Le thème de cette année - les systèmes d’assistance à la conduite des poids lourds - est particulièrement « chaud » : La polémique s’embrase après chaque gros emboutissage de véhicules par des poids lourds. « Cet accident n’aurait-il pas pu être évité ? », se demande-t-on immanquablement après coup. Rien que pour les cinq dernières années, les statistiques de l’OFROU chiffrent à 147 le nombre de personnes tuées en Suisse dans des accidents impliquant des poids lourds. « C’est dire combien il est urgent de compléter les mesures existantes par de nouveaux moyens d’améliorer sans cesse la sécurité du trafic, ce à quoi tend d’ailleurs le programme « Via Secura » de la Confédération », dit Gallus Bürgisser, vice-directeur de l’ASTAG.

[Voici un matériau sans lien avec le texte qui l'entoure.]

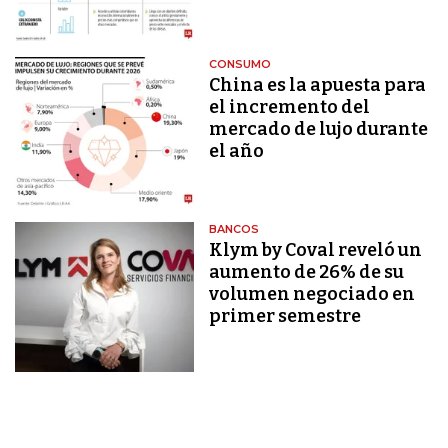
CONSUMO
China es la apuesta para
el incremento del
mercado de lujo durante
el año
BANCOS
Klym by Coval reveló un
aumento de 26% de su
volumen negociado en
primer semestre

La législation régissant les assistants de freinage d’urgence équipant les véhicules utilitaires est clairement définie au niveau européen : ces systèmes sont obligatoires pour toute nouvelle immatriculation d’utilitaire lourd. Depuis 2018, la loi exige pour ces véhicules une assistance au freinage d’urgence réduisant d’au moins 20 km/h leur vitesse avant collision. Elle autorise par contre les conducteurs à désactiver les systèmes, ce qu’ils font fréquemment, ceux-ci n’étant pas totalement dépourvus de risques : « Ce qu’il y a de pire, ce sont les automobilistes qui se rabattent devant mon poids lourd juste avant une sortie. C’est là un comportement de chauffard, qui me met, moi, chauffeur routier, dans une situation extrêmement délicate.
Ne pouvant pas prévoir que la voiture en question va immédiatement obliquer et prendre la sortie, l’assistant de freinage d’urgence réagit au danger et freine brutalement, ce qui oblige les véhicules qui me suivent à réagir rapidement au danger résultant de ce ralentissement. Nous appelons toujours les autres usagers de la route à rouler en faisant attention les uns aux autres. La dynamique n’est pas du tout la même au volant d’un 40 tonnes qu’à celui d’une limousine. Un système de freinage d’urgence intervenant dans des situations nécessitant qu’on réagisse au quart de tour – par exemple en arrivant sur un bouchon – est évidemment quelque chose qui nous arrange », explique un chauffeur routier que nous avons interrogé.
Le test de freinage d’urgence derrière une colonne de voitures à l’arrêt que nous effectuons ensuite est probant. L’intervention de l’assistant de freinage d’urgence et la réduction de la vitesse de 20 km/h qui s’ensuit réduisent pratiquement de moitié l’énergie d’impact. « Ce qui montre que le législateur est sur la bonne voie », fait observer Daniel Junker. La comparaison avec une simulation d’accident sans assistance au freinage le confirme: le poids lourd emboutit sans ralentir les voitures à l’arrêt, écrasant les unes contre les autres les cinq premières de la colonne. Analyse de Raphael Murri, du DTC : « Un accident comme celui-ci aurait certainement fait quelques blessés graves et sans doute quelques morts. » Autant dire qu’il est urgent que la loi interdise la désactivation manuelle des assistants de freinage d’urgence.
Telle qu’elle est actuellement, la technique pourrait aller bien plus loin que ne l’exige le législateur. À preuve l’essai effectué avec le camion Mercedes-Benz. Alors que nous roulons à 80 km/h, l’active brake assistant enclenche de lui-même le freinage d’urgence, qui immobilise le véhicule avant qu’il ne heurte l’obstacle. « Cela fait assez longtemps que la technique est en avance sur la législation. En immobilisant les véhicules avant qu’ils ne touchent un obstacle, les systèmes d’assistants de freinage d’urgence de dernière génération permettraient d’éviter la plupart des accidents par emboutissage », dit Jürg Lüthi, CEO Mercedes-Benz Trucks Suisse SA. « Espérons que la loi va rapidement se durcir au niveau européen, obligeant ainsi les constructeurs à moderniser leurs équipements. Cela permettrait de réduire les conséquences dramatiques des accidents de la route à un niveau minimum et d’augmenter une nouvelle fois, dans des proportions significatives, la sécurité du trafic routier », conclut le responsable des experts automobiles de la Baloise Daniel Junker.